Exercise brief → Select from the records below every line that has the word "bounding" in it.

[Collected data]
.....
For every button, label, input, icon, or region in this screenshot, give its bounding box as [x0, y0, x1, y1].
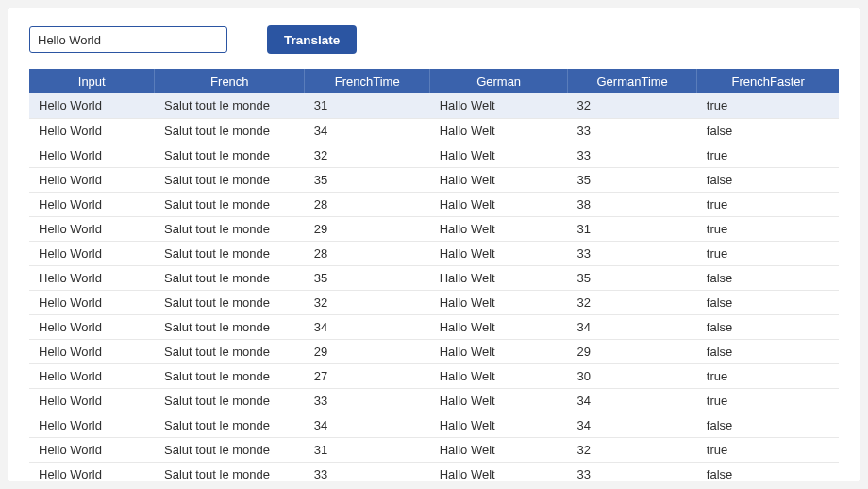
source-text-input[interactable] [29, 26, 227, 53]
table-cell: Hello World [29, 143, 155, 167]
table-cell: Salut tout le monde [155, 314, 305, 339]
table-cell: 32 [305, 290, 430, 314]
table-cell: 35 [568, 167, 697, 192]
table-cell: Hallo Welt [430, 314, 568, 339]
main-panel: Translate Input French FrenchTime German… [8, 8, 860, 481]
table-cell: Hallo Welt [430, 363, 568, 388]
app-frame: Translate Input French FrenchTime German… [0, 0, 868, 489]
table-cell: Hello World [29, 93, 155, 118]
table-cell: 33 [568, 143, 697, 167]
table-row[interactable]: Hello WorldSalut tout le monde33Hallo We… [29, 462, 839, 481]
translate-button[interactable]: Translate [267, 25, 357, 54]
table-cell: Hello World [29, 462, 155, 481]
table-cell: 29 [305, 216, 430, 241]
table-cell: Salut tout le monde [155, 363, 305, 388]
table-cell: Hello World [29, 437, 155, 462]
table-cell: Salut tout le monde [155, 388, 305, 413]
col-header-german[interactable]: German [430, 69, 568, 93]
table-row[interactable]: Hello WorldSalut tout le monde28Hallo We… [29, 241, 839, 265]
table-row[interactable]: Hello WorldSalut tout le monde34Hallo We… [29, 118, 839, 143]
table-cell: 35 [568, 265, 697, 290]
table-row[interactable]: Hello WorldSalut tout le monde28Hallo We… [29, 192, 839, 216]
table-row[interactable]: Hello WorldSalut tout le monde32Hallo We… [29, 143, 839, 167]
table-cell: true [697, 363, 839, 388]
table-cell: 34 [568, 388, 697, 413]
table-row[interactable]: Hello WorldSalut tout le monde35Hallo We… [29, 265, 839, 290]
col-header-french[interactable]: French [155, 69, 305, 93]
table-cell: Hallo Welt [430, 241, 568, 265]
table-cell: Salut tout le monde [155, 216, 305, 241]
col-header-frenchfaster[interactable]: FrenchFaster [697, 69, 839, 93]
table-cell: false [697, 290, 839, 314]
table-cell: Hallo Welt [430, 93, 568, 118]
table-cell: 28 [305, 192, 430, 216]
table-cell: 32 [305, 143, 430, 167]
table-cell: Hello World [29, 339, 155, 363]
table-cell: Hallo Welt [430, 462, 568, 481]
table-cell: true [697, 388, 839, 413]
table-cell: 31 [568, 216, 697, 241]
col-header-frenchtime[interactable]: FrenchTime [305, 69, 430, 93]
col-header-germantime[interactable]: GermanTime [568, 69, 697, 93]
table-row[interactable]: Hello WorldSalut tout le monde29Hallo We… [29, 216, 839, 241]
control-row: Translate [29, 25, 839, 54]
table-cell: Hallo Welt [430, 339, 568, 363]
table-cell: Hello World [29, 241, 155, 265]
table-cell: 32 [568, 437, 697, 462]
table-cell: 29 [568, 339, 697, 363]
table-cell: Hallo Welt [430, 437, 568, 462]
table-cell: Salut tout le monde [155, 118, 305, 143]
table-cell: 38 [568, 192, 697, 216]
table-cell: 28 [305, 241, 430, 265]
table-cell: Hallo Welt [430, 388, 568, 413]
table-cell: Salut tout le monde [155, 265, 305, 290]
table-cell: false [697, 314, 839, 339]
table-header-row: Input French FrenchTime German GermanTim… [29, 69, 839, 93]
table-cell: Hello World [29, 290, 155, 314]
table-cell: Hallo Welt [430, 290, 568, 314]
table-cell: 32 [568, 93, 697, 118]
table-cell: Hello World [29, 363, 155, 388]
table-cell: false [697, 265, 839, 290]
table-cell: Hallo Welt [430, 413, 568, 437]
table-row[interactable]: Hello WorldSalut tout le monde32Hallo We… [29, 290, 839, 314]
table-row[interactable]: Hello WorldSalut tout le monde34Hallo We… [29, 314, 839, 339]
table-cell: Salut tout le monde [155, 93, 305, 118]
table-cell: false [697, 339, 839, 363]
table-cell: 35 [305, 265, 430, 290]
table-cell: Salut tout le monde [155, 290, 305, 314]
table-cell: Hallo Welt [430, 265, 568, 290]
table-cell: Hello World [29, 118, 155, 143]
table-row[interactable]: Hello WorldSalut tout le monde35Hallo We… [29, 167, 839, 192]
table-cell: 33 [305, 462, 430, 481]
table-cell: Hallo Welt [430, 216, 568, 241]
table-cell: Hello World [29, 265, 155, 290]
table-cell: Hello World [29, 388, 155, 413]
table-cell: 32 [568, 290, 697, 314]
table-cell: Hello World [29, 192, 155, 216]
table-cell: Hallo Welt [430, 143, 568, 167]
table-cell: Hallo Welt [430, 118, 568, 143]
table-cell: 33 [568, 118, 697, 143]
table-cell: Salut tout le monde [155, 241, 305, 265]
table-cell: 29 [305, 339, 430, 363]
table-row[interactable]: Hello WorldSalut tout le monde31Hallo We… [29, 437, 839, 462]
results-table: Input French FrenchTime German GermanTim… [29, 69, 839, 481]
table-cell: Hello World [29, 216, 155, 241]
table-row[interactable]: Hello WorldSalut tout le monde34Hallo We… [29, 413, 839, 437]
table-cell: Hello World [29, 413, 155, 437]
table-row[interactable]: Hello WorldSalut tout le monde29Hallo We… [29, 339, 839, 363]
table-row[interactable]: Hello WorldSalut tout le monde31Hallo We… [29, 93, 839, 118]
table-cell: 34 [305, 118, 430, 143]
table-row[interactable]: Hello WorldSalut tout le monde27Hallo We… [29, 363, 839, 388]
table-cell: true [697, 192, 839, 216]
table-row[interactable]: Hello WorldSalut tout le monde33Hallo We… [29, 388, 839, 413]
table-cell: 34 [305, 314, 430, 339]
table-cell: 34 [568, 314, 697, 339]
table-cell: true [697, 143, 839, 167]
col-header-input[interactable]: Input [29, 69, 155, 93]
table-cell: Salut tout le monde [155, 413, 305, 437]
table-cell: true [697, 216, 839, 241]
table-cell: Salut tout le monde [155, 192, 305, 216]
table-cell: true [697, 93, 839, 118]
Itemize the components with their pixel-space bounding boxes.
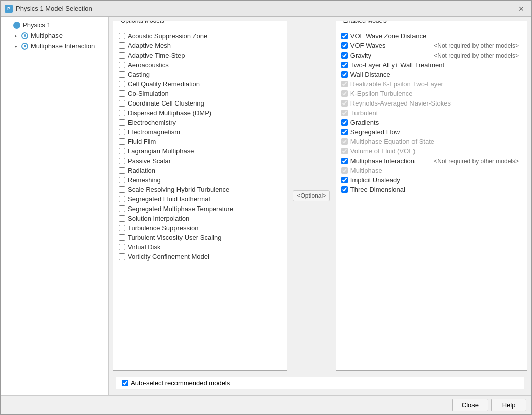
enabled-model-item: K-Epsilon Turbulence	[339, 89, 524, 98]
optional-model-item[interactable]: Coordinate Cell Clustering	[116, 98, 284, 108]
optional-model-item[interactable]: Lagrangian Multiphase	[116, 146, 284, 156]
optional-model-item[interactable]: Adaptive Mesh	[116, 41, 284, 50]
optional-arrow-label[interactable]: <Optional>	[293, 190, 330, 201]
optional-model-checkbox[interactable]	[119, 90, 125, 97]
enabled-model-checkbox[interactable]	[341, 52, 348, 59]
optional-model-checkbox[interactable]	[119, 196, 125, 202]
enabled-model-label: VOF Waves	[350, 42, 431, 49]
optional-model-label: Segregated Fluid Isothermal	[128, 195, 210, 203]
optional-model-item[interactable]: Dispersed Multiphase (DMP)	[116, 108, 284, 118]
enabled-model-checkbox[interactable]	[341, 129, 348, 135]
tree-panel: Physics 1 ▸ Multiphase ▸ Multiphase Inte…	[1, 17, 109, 395]
optional-model-item[interactable]: Electromagnetism	[116, 127, 284, 137]
enabled-model-checkbox[interactable]	[341, 119, 348, 126]
enabled-model-item: Multiphase Equation of State	[339, 137, 524, 146]
optional-model-checkbox[interactable]	[119, 234, 125, 241]
optional-model-label: Turbulence Suppression	[128, 224, 198, 232]
auto-select-checkbox[interactable]	[122, 380, 128, 386]
tree-label-multiphase: Multiphase	[31, 32, 63, 39]
tree-item-physics1[interactable]: Physics 1	[1, 20, 108, 30]
footer: Close Help	[1, 395, 531, 414]
optional-model-checkbox[interactable]	[119, 225, 125, 231]
optional-model-checkbox[interactable]	[119, 215, 125, 222]
optional-model-checkbox[interactable]	[119, 244, 125, 250]
optional-model-checkbox[interactable]	[119, 148, 125, 154]
optional-model-checkbox[interactable]	[119, 138, 125, 145]
enabled-model-checkbox[interactable]	[341, 33, 348, 39]
optional-model-checkbox[interactable]	[119, 253, 125, 260]
optional-model-item[interactable]: Vorticity Confinement Model	[116, 252, 284, 262]
close-window-button[interactable]: ✕	[515, 3, 527, 15]
optional-model-checkbox[interactable]	[119, 177, 125, 183]
optional-model-label: Radiation	[128, 167, 155, 174]
optional-model-checkbox[interactable]	[119, 167, 125, 174]
optional-model-label: Segregated Multiphase Temperature	[128, 205, 233, 213]
optional-model-checkbox[interactable]	[119, 71, 125, 78]
optional-model-item[interactable]: Segregated Fluid Isothermal	[116, 194, 284, 204]
optional-model-label: Adaptive Time-Step	[128, 51, 185, 59]
optional-model-item[interactable]: Virtual Disk	[116, 242, 284, 252]
optional-model-label: Casting	[128, 71, 150, 78]
optional-model-checkbox[interactable]	[119, 62, 125, 68]
optional-model-label: Passive Scalar	[128, 157, 171, 165]
optional-model-item[interactable]: Remeshing	[116, 175, 284, 185]
enabled-model-item: Gradients	[339, 118, 524, 127]
optional-model-item[interactable]: Adaptive Time-Step	[116, 50, 284, 60]
optional-model-label: Virtual Disk	[128, 243, 161, 251]
optional-model-item[interactable]: Co-Simulation	[116, 89, 284, 98]
optional-model-item[interactable]: Electrochemistry	[116, 118, 284, 127]
optional-model-label: Aeroacoustics	[128, 61, 169, 69]
auto-select-label[interactable]: Auto-select recommended models	[131, 379, 230, 387]
enabled-model-checkbox[interactable]	[341, 186, 348, 193]
expand-icon	[5, 22, 11, 28]
optional-model-checkbox[interactable]	[119, 42, 125, 49]
enabled-model-checkbox[interactable]	[341, 71, 348, 78]
optional-model-checkbox[interactable]	[119, 110, 125, 116]
enabled-model-label: Three Dimensional	[350, 186, 522, 193]
optional-model-checkbox[interactable]	[119, 33, 125, 39]
optional-model-checkbox[interactable]	[119, 81, 125, 87]
enabled-model-checkbox[interactable]	[341, 62, 348, 68]
optional-model-item[interactable]: Solution Interpolation	[116, 214, 284, 223]
enabled-model-checkbox[interactable]	[341, 177, 348, 183]
enabled-model-checkbox	[341, 110, 348, 116]
enabled-model-label: Turbulent	[350, 109, 522, 117]
enabled-model-label: VOF Wave Zone Distance	[350, 32, 522, 40]
optional-model-item[interactable]: Acoustic Suppression Zone	[116, 31, 284, 41]
expand-icon-multiphase: ▸	[13, 33, 19, 39]
enabled-model-label: Gravity	[350, 51, 431, 59]
optional-model-item[interactable]: Cell Quality Remediation	[116, 79, 284, 89]
help-button[interactable]: Help	[491, 399, 526, 411]
optional-model-checkbox[interactable]	[119, 186, 125, 193]
enabled-model-checkbox	[341, 100, 348, 107]
enabled-model-label: Segregated Flow	[350, 128, 522, 136]
optional-model-item[interactable]: Casting	[116, 70, 284, 79]
optional-model-label: Acoustic Suppression Zone	[128, 32, 207, 40]
tree-label-physics1: Physics 1	[23, 21, 51, 29]
optional-model-checkbox[interactable]	[119, 205, 125, 212]
optional-model-checkbox[interactable]	[119, 129, 125, 135]
optional-model-item[interactable]: Turbulence Suppression	[116, 223, 284, 233]
tree-item-multiphase[interactable]: ▸ Multiphase	[9, 30, 108, 41]
optional-model-item[interactable]: Fluid Film	[116, 137, 284, 146]
enabled-model-checkbox[interactable]	[341, 158, 348, 164]
enabled-model-label: Implicit Unsteady	[350, 176, 522, 184]
enabled-model-label: Wall Distance	[350, 71, 522, 78]
enabled-model-checkbox[interactable]	[341, 42, 348, 49]
optional-model-checkbox[interactable]	[119, 100, 125, 107]
optional-model-checkbox[interactable]	[119, 52, 125, 59]
optional-model-item[interactable]: Turbulent Viscosity User Scaling	[116, 233, 284, 242]
tree-item-multiphase-interaction[interactable]: ▸ Multiphase Interaction	[9, 41, 108, 51]
optional-model-checkbox[interactable]	[119, 119, 125, 126]
enabled-model-label: Volume of Fluid (VOF)	[350, 147, 522, 155]
close-button[interactable]: Close	[452, 399, 488, 411]
optional-model-item[interactable]: Segregated Multiphase Temperature	[116, 204, 284, 214]
optional-model-item[interactable]: Passive Scalar	[116, 156, 284, 166]
optional-model-item[interactable]: Scale Resolving Hybrid Turbulence	[116, 185, 284, 194]
optional-model-item[interactable]: Aeroacoustics	[116, 60, 284, 70]
optional-model-label: Lagrangian Multiphase	[128, 147, 194, 155]
optional-model-item[interactable]: Radiation	[116, 166, 284, 175]
enabled-model-note: <Not required by other models>	[434, 42, 522, 49]
enabled-model-label: Two-Layer All y+ Wall Treatment	[350, 61, 522, 69]
optional-model-checkbox[interactable]	[119, 158, 125, 164]
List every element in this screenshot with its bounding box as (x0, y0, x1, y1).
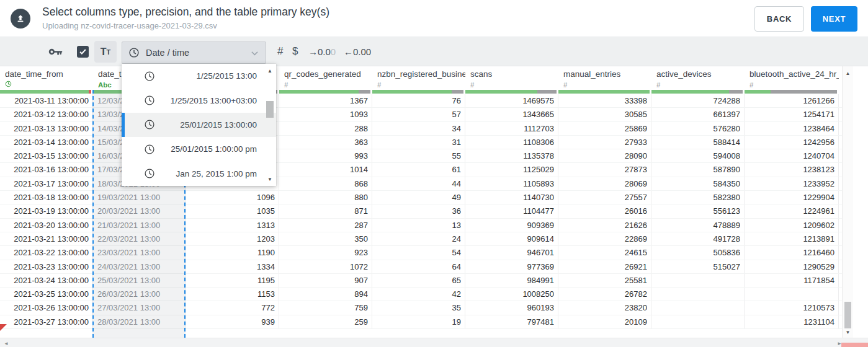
.....
Reply to the exercise →
For every button, label, input, icon, or region in this screenshot, give its bounding box as [x0, y0, x1, y1].
Itemize the components with their pixel-space bounding boxes.
List every element in this screenshot with its bounding box as (x0, y0, x1, y1).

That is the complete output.